JVector comes with the following sample programs to try:
A simple benchmark for the sift dataset located in the siftsmall directory in the project root.
mvn compile exec:exec@sift
Performs grid search across the GraphIndexBuilder parameter space to find
the best tradeoffs between recall and throughput.
This benchmark requires datasets from https://github.com/erikbern/ann-benchmarks to be downloaded to hdf5 and fvec
directories hdf5 or fvec under the project root depending on the dataset format.
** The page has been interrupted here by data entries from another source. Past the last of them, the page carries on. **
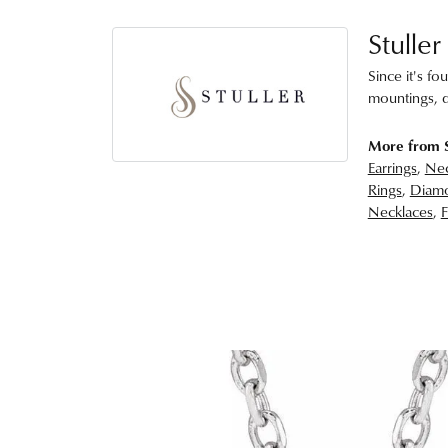
Stuller
Since it's fo
mountings, d
More from S
Earrings
,
Nec
Rings
,
Diamo
Necklaces
,
F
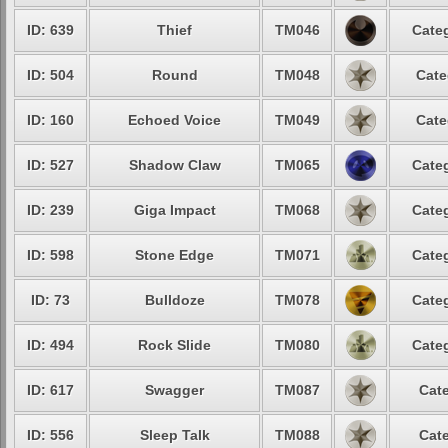
ID: 639
Thief
TM046
Categ
ID: 504
Round
TM048
Cate
ID: 160
Echoed Voice
TM049
Cate
ID: 527
Shadow Claw
TM065
Categ
ID: 239
Giga Impact
TM068
Categ
ID: 598
Stone Edge
TM071
Categ
ID: 73
Bulldoze
TM078
Categ
ID: 494
Rock Slide
TM080
Categ
ID: 617
Swagger
TM087
Cate
ID: 556
Sleep Talk
TM088
Cate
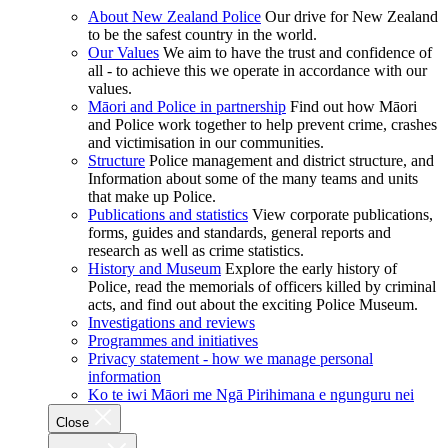
About New Zealand Police
Our drive for New Zealand
to be the safest country in the world.
Our Values
We aim to have the trust and confidence of
all - to achieve this we operate in accordance with our
values.
Māori and Police in partnership
Find out how Māori
and Police work together to help prevent crime, crashes
and victimisation in our communities.
Structure
Police management and district structure, and
Information about some of the many teams and units
that make up Police.
Publications and statistics
View corporate publications,
forms, guides and standards, general reports and
research as well as crime statistics.
History and Museum
Explore the early history of
Police, read the memorials of officers killed by criminal
acts, and find out about the exciting Police Museum.
Investigations and reviews
Programmes and initiatives
Privacy statement - how we manage personal
information
Ko te iwi Māori me Ngā Pirihimana e ngunguru nei
Close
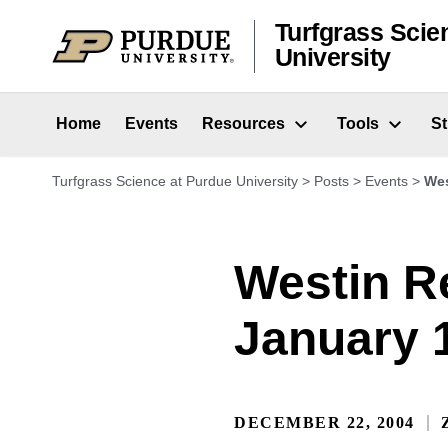
Skip to content
Turfgrass Scie
University
Home
Events
Resources
Tools
S
Turfgrass Science at Purdue University
>
Posts
>
Events
>
Wes
Westin R
January 1
DECEMBER 22, 2004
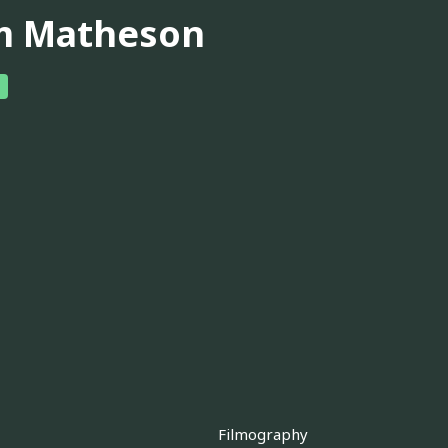
m Matheson
Filmography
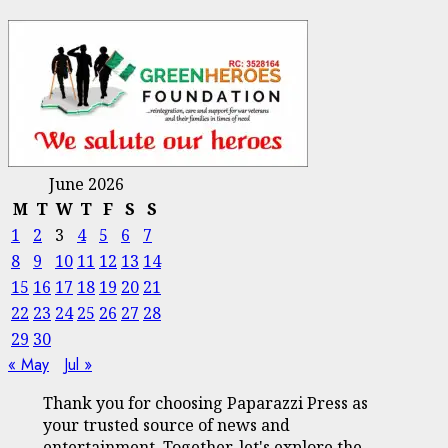
June 2026
M
T
W
T
F
S
S
1
2
3
4
5
6
7
8
9
10
11
12
13
14
15
16
17
18
19
20
21
22
23
24
25
26
27
28
29
30
« May
Jul »
Thank you for choosing Paparazzi Press as
your trusted source of news and
entertainment. Together, let's explore the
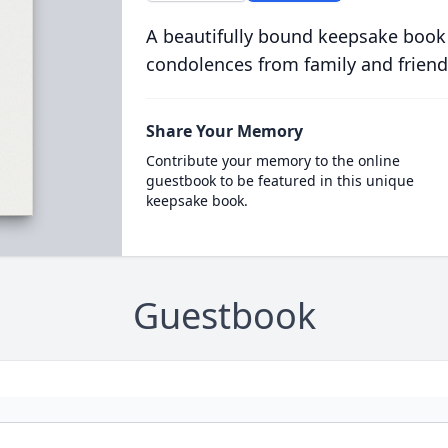
A beautifully bound keepsake book
condolences from family and friend
Share Your Memory
Contribute your memory to the online
guestbook to be featured in this unique
keepsake book.
Guestbook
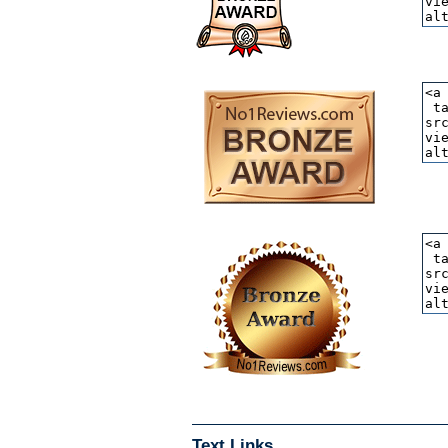
Text Links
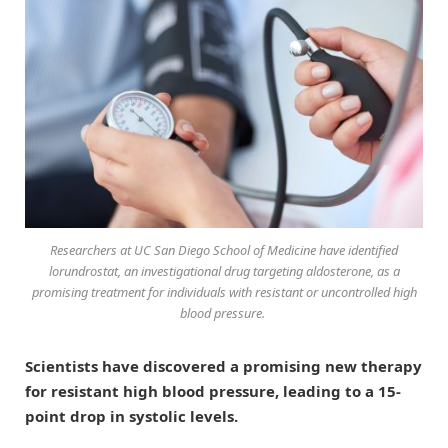
Researchers at UC San Diego School of Medicine have identified
lorundrostat, an investigational drug targeting aldosterone, as a
promising treatment for individuals with resistant or uncontrolled high
blood pressure.
Scientists have discovered a promising new therapy
for resistant high blood pressure, leading to a 15-
point drop in systolic levels.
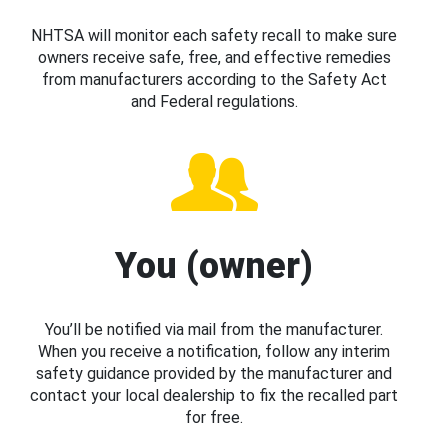
NHTSA will monitor each safety recall to make sure
owners receive safe, free, and effective remedies
from manufacturers according to the Safety Act
and Federal regulations.
You (owner)
You’ll be notified via mail from the manufacturer.
When you receive a notification, follow any interim
safety guidance provided by the manufacturer and
contact your local dealership to fix the recalled part
for free.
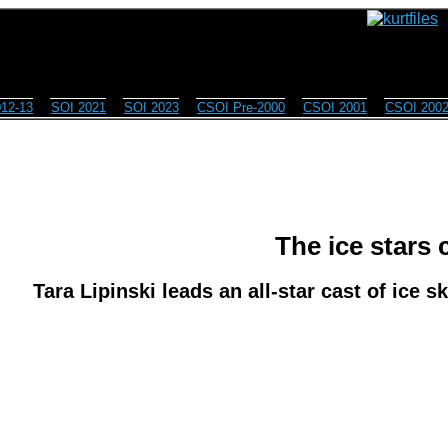
12-13
SOI 2021
SOI 2023
CSOI Pre-2000
CSOI 2001
CSOI 200
The ice stars
Tara Lipinski leads an all-star cast of ice s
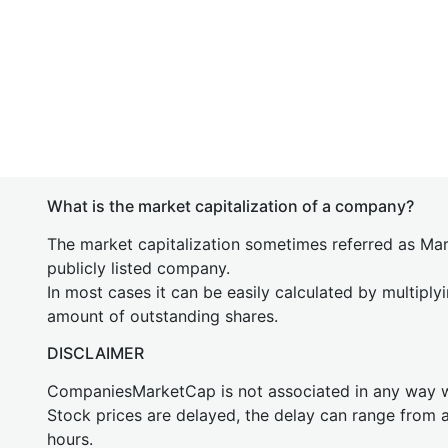
What is the market capitalization of a company?
The market capitalization sometimes referred as Mark
publicly listed company.
In most cases it can be easily calculated by multiply
amount of outstanding shares.
DISCLAIMER
CompaniesMarketCap is not associated in any way
Stock prices are delayed, the delay can range from 
hours.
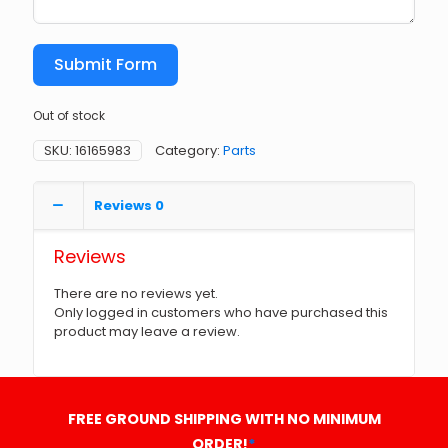
Submit Form
Out of stock
SKU:
16165983
Category:
Parts
Reviews
0
Reviews
There are no reviews yet.
Only logged in customers who have purchased this
product may leave a review.
FREE GROUND SHIPPING WITH NO MINIMUM
ORDER!
*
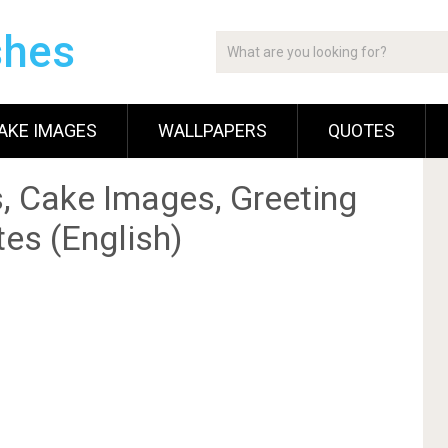
shes
AKE IMAGES
WALLPAPERS
QUOTES
, Cake Images, Greeting
es (English)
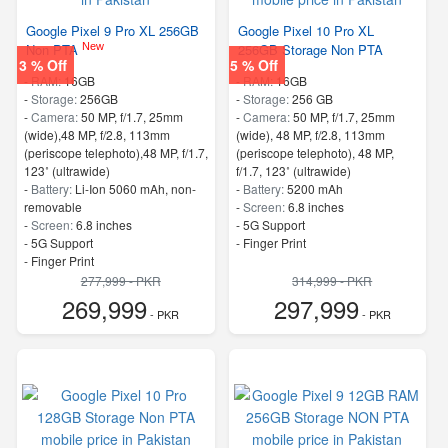
Google Pixel 9 Pro XL 256GB
Google Pixel 10 Pro XL
New
Non PTA
256GB Storage Non PTA
3 % Off
5 % Off
-
RAM:
16GB
-
RAM:
16GB
-
Storage:
256GB
-
Storage:
256 GB
-
Camera:
50 MP, f/1.7, 25mm
-
Camera:
50 MP, f/1.7, 25mm
(wide),48 MP, f/2.8, 113mm
(wide), 48 MP, f/2.8, 113mm
(periscope telephoto),48 MP, f/1.7,
(periscope telephoto), 48 MP,
123˚ (ultrawide)
f/1.7, 123˚ (ultrawide)
-
Battery:
Li-Ion 5060 mAh, non-
-
Battery:
5200 mAh
removable
-
Screen:
6.8 inches
-
Screen:
6.8 inches
- 5G Support
- 5G Support
- Finger Print
- Finger Print
277,999 - PKR
314,999 - PKR
269,999
297,999
- PKR
- PKR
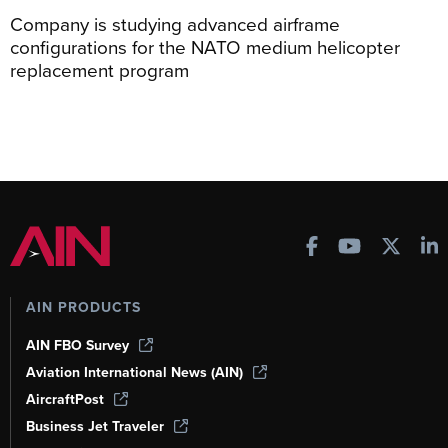
Company is studying advanced airframe
configurations for the NATO medium helicopter
replacement program
AIN PRODUCTS
AIN FBO Survey
Aviation International News (AIN)
AircraftPost
Business Jet Traveler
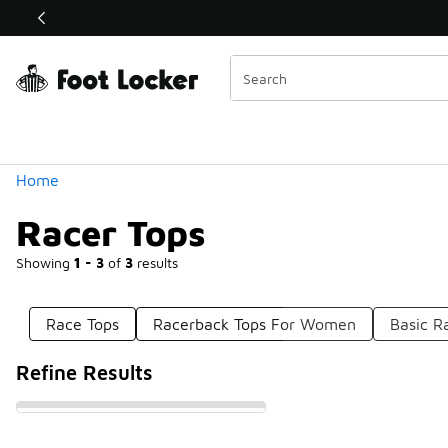
Similar
Shop the Sale 💣
 40% Off Sale Extended🔥
Categories
Home
Racer Tops
Showing
1 - 3
of
3
results
Race Tops
Racerback Tops For Women
Basic R
Refine Results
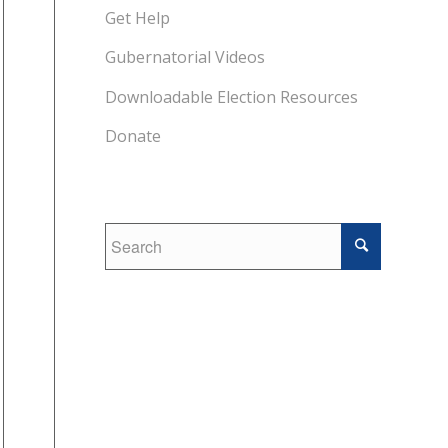
Get Help
Gubernatorial Videos
Downloadable Election Resources
Donate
You can use plot_output.py to graph the pareto-optimal points found by Bench.
mvn compile exec:exec@bench
Some sample KNN datasets for testing based on ada-002 embeddings generated on wikipedia data are available in ivec/fvec format for testing at:
aws s3 ls s3://astra-vector/wikipedia_squad/ --no-sign-request
PRE 100k/
PRE 1M/
PRE 4M/
Bench automatically downloads the 100k dataset to the ./fvec directory .
To run SiftSmall/Bench without the JVM vector module available, you can use the following invocations:
mvn -Pjdk11 compile exec:exec@bench
mvn -Pjdk11 compile exec:exec@sift
A simple service for adding / querying vectors over a unix socket.
Install socat using homebrew on mac or apt/rpm on linux
Mac:
brew install socat
Linux:
apt-get install socat
Start the service with:
mvn compile exec:exec@ipcserve
Now you can interact with the service
socat - unix-client:/tmp/jvector.sock
CREATE 3 DOT_PRODUCT 2 20
OK
WRITE [0.1,0.15,0.3]
OK
WRITE [0.2,0.83,0.05]
OK
WRITE [0.5,0.5,0.5]
OK
OPTIMIZE
OK
SEARCH 20 3 [0.15,0.1,0.1]
RESULT [2,1,0]All commands are completed with \n.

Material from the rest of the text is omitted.